The Ravens offense finished 17th in the NFL in yards per game (347.7) and 21st in points per game (21.4) despite passing the ball a league-leading 679 times. An inability to establish or stick to the run contributed to Trestman's undoing. Some of the problems in the running game persisted under Mornhinweg, as did a lack of execution in hitting on big plays down the field.

Ravens quarterback Joe Flacco criticized Mornhinweg's game plan as too conservative in a home victory over the Cincinnati Bengals on Nov. 27. Three weeks later, Harbaugh rebuked Mornhinweg's decision to have Flacco pass the ball with the Ravens in control in the fourth quarter in a game against the Philadelphia Eagles. Flacco was intercepted, accelerating the Eagles' comeback and leading Harbaugh to later call the decision the "all-time worst [play] call."

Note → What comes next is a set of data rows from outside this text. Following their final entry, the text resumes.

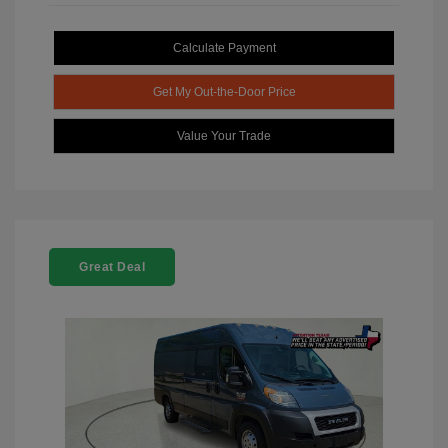
Calculate Payment
Get My Out-the-Door Price
Value Your Trade
Great Deal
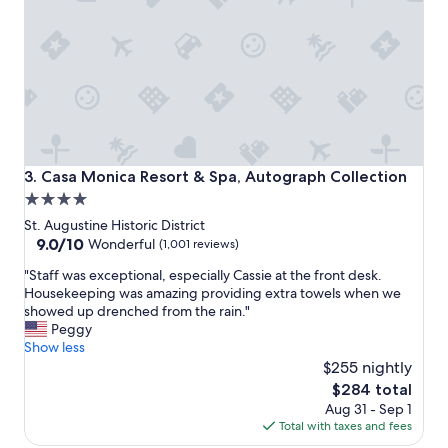
o
s
n
t
d
a
e
y
r
!
f
!
u
"
l
f
r
Casa Monica Resort & Spa, Autograph Collection
3. Casa Monica Resort & Spa, Autograph Collection
i
4.0
e
star
n
St. Augustine Historic District
d
property
9.0
9.0/10
Wonderful
(1,001 reviews)
l
out
"
y
"Staff was exceptional, especially Cassie at the front desk.
of
S
s
Housekeeping was amazing providing extra towels when we
10,
t
t
showed up drenched from the rain."
Wonderful,
a
a
Peggy
(1,001
f
f
Show less
reviews)
f
f
$255 nightly
w
,
The
$284 total
a
w
price
Aug 31 - Sep 1
s
o
is
Total with taxes and fees
e
n
$284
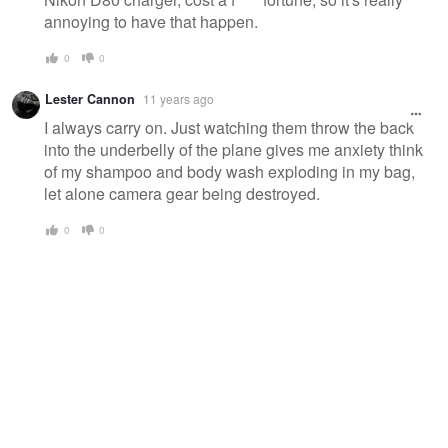
annoying to have that happen.
0
0
Lester Cannon
11 years ago
I always carry on. Just watching them throw the back
into the underbelly of the plane gives me anxiety think
of my shampoo and body wash exploding in my bag,
let alone camera gear being destroyed.
0
0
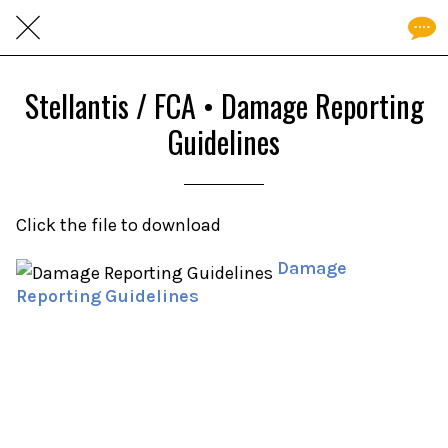
Stellantis / FCA • Damage Reporting
Guidelines
Click the file to download
Damage
Reporting Guidelines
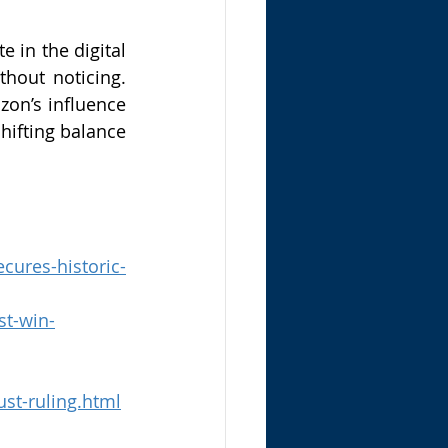
in the digital 
out noticing. 
on’s influence 
hifting balance 
cures-historic-
st-win-
st-ruling.html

However, Harbaugh believes that the Ravens made progress offensively as the season went on and he wanted to stay the course. He still believes the West Coast offense is the best-suited attack for Flacco's skill set, and he thinks a little continuity at the play-caller spot will be beneficial.

"I'm excited about where we're going, because I believe that we're going to be physical. I believe that we're going to run good, solid concepts that Joe can execute efficiently," Harbaugh said. "I believe, within that system, there's room for a lot of creativity. That's what we have to chase."

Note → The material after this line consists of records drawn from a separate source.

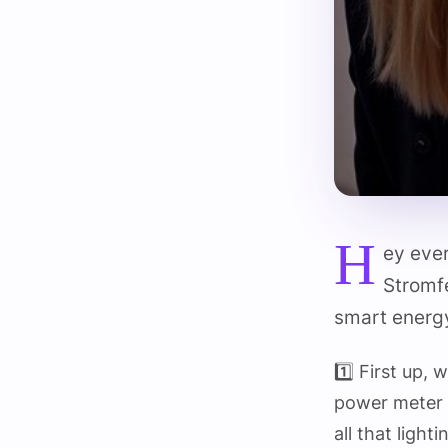
H
ey eve
Stromfe
smart energy
1️⃣ First up,
power meter 
all that light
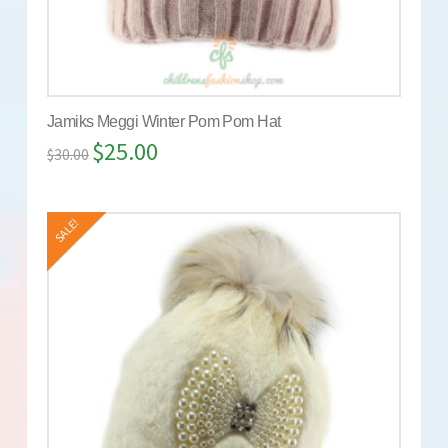
Jamiks Meggi Winter Pom Pom Hat
$
25.00
$
30.00
SALE!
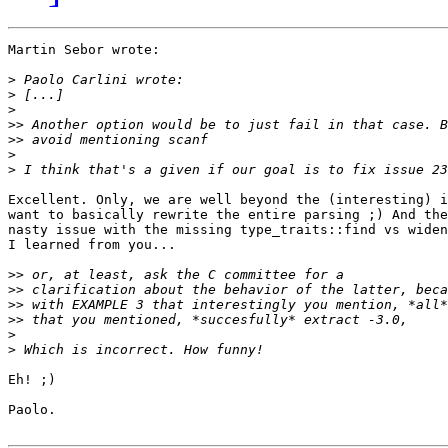
Martin Sebor wrote:

>
>
>
>>
>>
>
>
Excellent. Only, we are well beyond the (interesting) i
want to basically rewrite the entire parsing ;) And the
nasty issue with the missing type_traits::find vs widen
I learned from you...

>>
>>
>>
>>
>
>
Eh! ;)

Paolo.
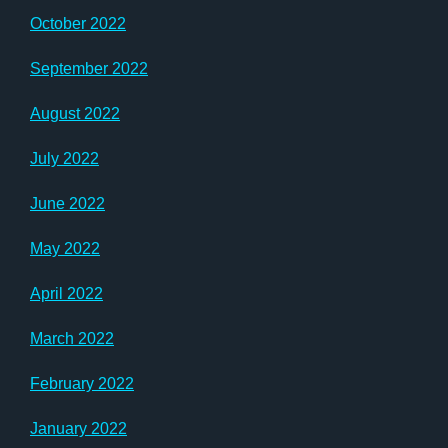
October 2022
September 2022
August 2022
July 2022
June 2022
May 2022
April 2022
March 2022
February 2022
January 2022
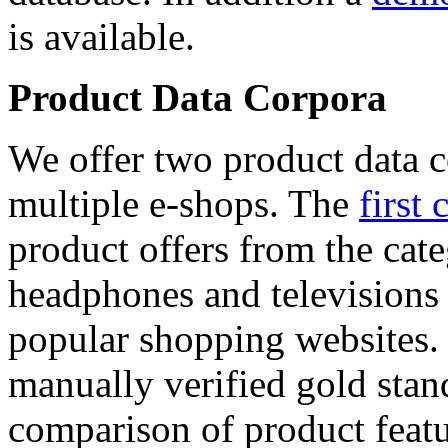
is available.
Product Data Corpora
We offer two product data c
multiple e-shops. The
first 
product offers from the cat
headphones and televisions
popular shopping websites.
manually verified gold stan
comparison of product featu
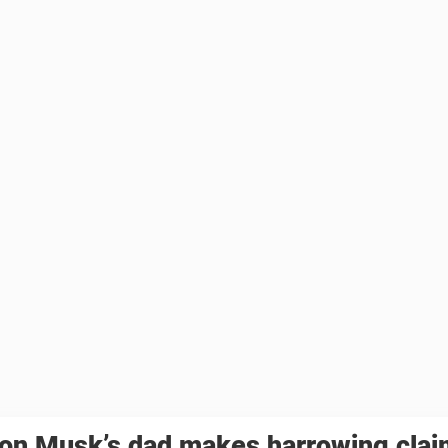
lon Musk’s dad makes harrowing clai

Harbaugh acknowledged that Mornhinweg and the rest of the coaching's staff's "job one" is improving the play of Flacco, who is coming off one of the worst seasons of his nine-year career. Flacco threw 15 interceptions and finished with an 83.5 quarterback rating, which ranked 24th in the NFL.

"It does start with Joe. It starts with your quarterback. We need our quarterback to be playing at a level that changes the game in positive ways for us and makes a big difference," Harbaugh said. "There are ways for Joe to play better, and he and I talked about that at length" Monday.

Harbaugh said he has started the process of hiring a quarterbacks coach, who will work hand-in-hand with Flacco and Mornhinweg and try to add more creativity to the offense. The head coach also emphasized the team needs to make several offensive additions in either the draft or free agency.


He would like to add a speedy running back and a quality possession receiver, and solidify the offensive line. He expects a greater commitment to the running game, which has often been ignored the past two seasons. The Ravens set a franchise low in carries in each of the past two years.

"Marty believes in running the football, and I believe in running the football," Harbaugh said. "We have not run the football well enough or enough, really, for the last two years. That has to change. I think it goes hand in hand [with] being good at it and doing it a lot more than we do it."

A day earlier, Flacco and other Ravens, including standout guard Marshal Yanda, acknowledged that they'd like to run the ball more. Flacco also said he didn't anticipate any changes at the offensive coordinator spot. At the time, it sounded as if he were avoiding a topic that he's surely grown weary of talking about in recent years.

As it turns out, Flacco was exactly right, and it's now on Harbaugh and Mornhinweg to make it work.

"My heart, my gut and my head says this is the best way to go," Harbaugh said.